External validation of a machine learning prediction model for massive blood loss during surgery for spinal metastases: a multi-institutional study using 880 patients.

Background Context: A machine learning (ML) model was recently developed to predict massive intraoperative blood loss (>2,500 mL) during posterior decompressive surgery for spinal metastasis that performed well on external validation within the same region in China.

Purpose: We sought to externally validate this model across new geographic regions (North America and Europe) and patient cohorts.

Study Design: Multiinstitutional retrospective cohort study.

Patient Sample: We retrospectively included patients 18 years or older who underwent decompressive surgery for spinal metastasis across three institutions in the United States, the United Kingdom and the Netherlands between 2016 and 2022. Inclusion and exclusion criteria were consistent with the development study with additional inclusion of (1) patients undergoing palliative decompression without stabilization, (2) patients with multiple myeloma and lymphoma, and (3) patients who continued anticoagulants perioperatively.

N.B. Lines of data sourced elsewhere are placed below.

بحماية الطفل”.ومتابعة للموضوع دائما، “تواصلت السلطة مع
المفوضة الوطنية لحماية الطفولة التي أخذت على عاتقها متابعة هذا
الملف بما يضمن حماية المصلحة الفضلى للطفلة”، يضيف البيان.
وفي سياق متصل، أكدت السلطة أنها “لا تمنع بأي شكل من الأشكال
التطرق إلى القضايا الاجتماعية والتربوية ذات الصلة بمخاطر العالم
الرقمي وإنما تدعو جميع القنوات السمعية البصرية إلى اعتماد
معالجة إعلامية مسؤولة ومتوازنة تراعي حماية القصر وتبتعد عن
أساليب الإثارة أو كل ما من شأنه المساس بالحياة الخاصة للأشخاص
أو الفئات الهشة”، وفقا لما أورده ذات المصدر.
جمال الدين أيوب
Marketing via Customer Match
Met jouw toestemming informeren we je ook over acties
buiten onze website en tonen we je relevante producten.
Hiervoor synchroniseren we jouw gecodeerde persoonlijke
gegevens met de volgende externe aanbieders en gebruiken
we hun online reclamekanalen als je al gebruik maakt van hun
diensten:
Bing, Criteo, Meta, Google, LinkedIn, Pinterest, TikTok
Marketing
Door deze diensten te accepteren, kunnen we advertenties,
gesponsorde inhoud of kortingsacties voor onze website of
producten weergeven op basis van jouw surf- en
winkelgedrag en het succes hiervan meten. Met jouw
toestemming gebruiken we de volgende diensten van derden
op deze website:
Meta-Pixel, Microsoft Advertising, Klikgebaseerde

Outcome Measures: Model performance was assessed by comparing the incidence of massive intraoperative blood loss (>2,500 mL) in our cohort to the predicted risk generated by the ML model. Blood loss was quantified in 7 ways (including the formula from the development study) as no gold standard exists, and the method in the development paper was not clearly defined. We estimated blood loss using the anesthesia report, and calculated it using transfusion data, and preoperative and postoperative hematocrit levels.

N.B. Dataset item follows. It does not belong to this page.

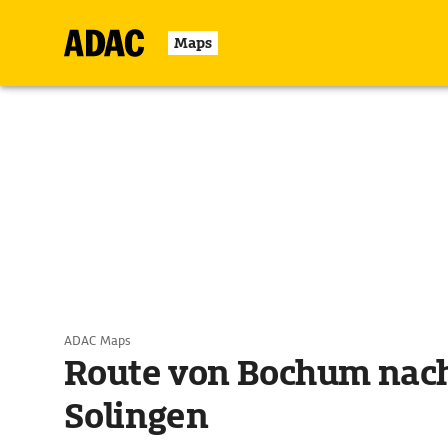
Maps
ADAC Maps
Route von Bochum nac
Solingen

Methods: The following five input variables necessary for risk calculation by the ML model were manually collected: tumor type, smoking status, ECOG score, surgical process, and preoperative platelet count. Model performance was assessed on overall fit (Brier score), discriminatory ability (area under the curve (AUC)), calibration (intercept & slope), and clinical utility (decision curve analysis)) for the total validation cohort, and for the North American and European cohorts separately. A subanalysis, excluding the additional included patient groups, assessed the predictive model's performance with the same inclusion and exclusion criteria as the development cohort.

Results: A total of 880 patients were included with a massive blood loss incidence ranging from 5.3% to 18% depending on the quantification method used. Using the most favorable quantification method, the predictive model overestimated risk in our total validation cohort and scored poorly on overall fit (Brier score: 0.278), discrimination (AUC: 0.631 [95%CI: 0.583, 0.680]), calibration, (intercept: -2.082, [95%CI: -2.285, -1.879]), slope: 0.283 [95%CI: 0.173, 0.393]), and clinical utility, with net harm observed in decision curve analysis from 20%. Similar poor performance results were observed in the subanalysis excluding the additional included patients (n=676) and when analyzing the North American (n=539) and European (n=341) cohorts separately.

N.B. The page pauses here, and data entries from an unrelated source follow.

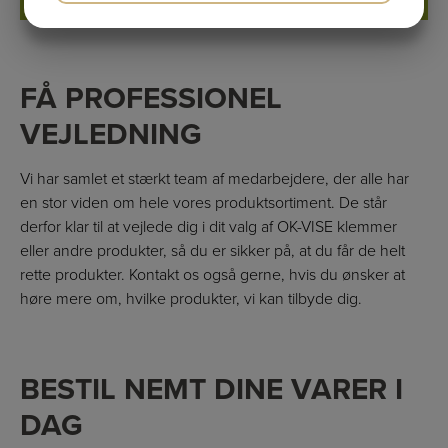
JA
NEJ
JA
NEJ
MARKETING
STATISTIK
FÅ PROFESSIONEL
VEJLEDNING
Vi har samlet et stærkt team af medarbejdere, der alle har
en stor viden om hele vores produktsortiment. De står
derfor klar til at vejlede dig i dit valg af OK-VISE klemmer
eller andre produkter, så du er sikker på, at du får de helt
rette produkter. Kontakt os også gerne, hvis du ønsker at
høre mere om, hvilke produkter, vi kan tilbyde dig.
BESTIL NEMT DINE VARER I
DAG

Conclusions: To our knowledge, this is the first published external validation of a predictive ML model within orthopedic surgery to demonstrate poor performance. This poor performance might be attributed to overfitting and sampling bias as the development cohort had an insufficient sample size, and distributional shift as our cohort had key differences in predictive variables used by the model. These findings emphasize the importance of extensive validation in different geographical areas and addressing biases and pitfalls of ML model development before clinical implementation, as untested models may do more harm than good.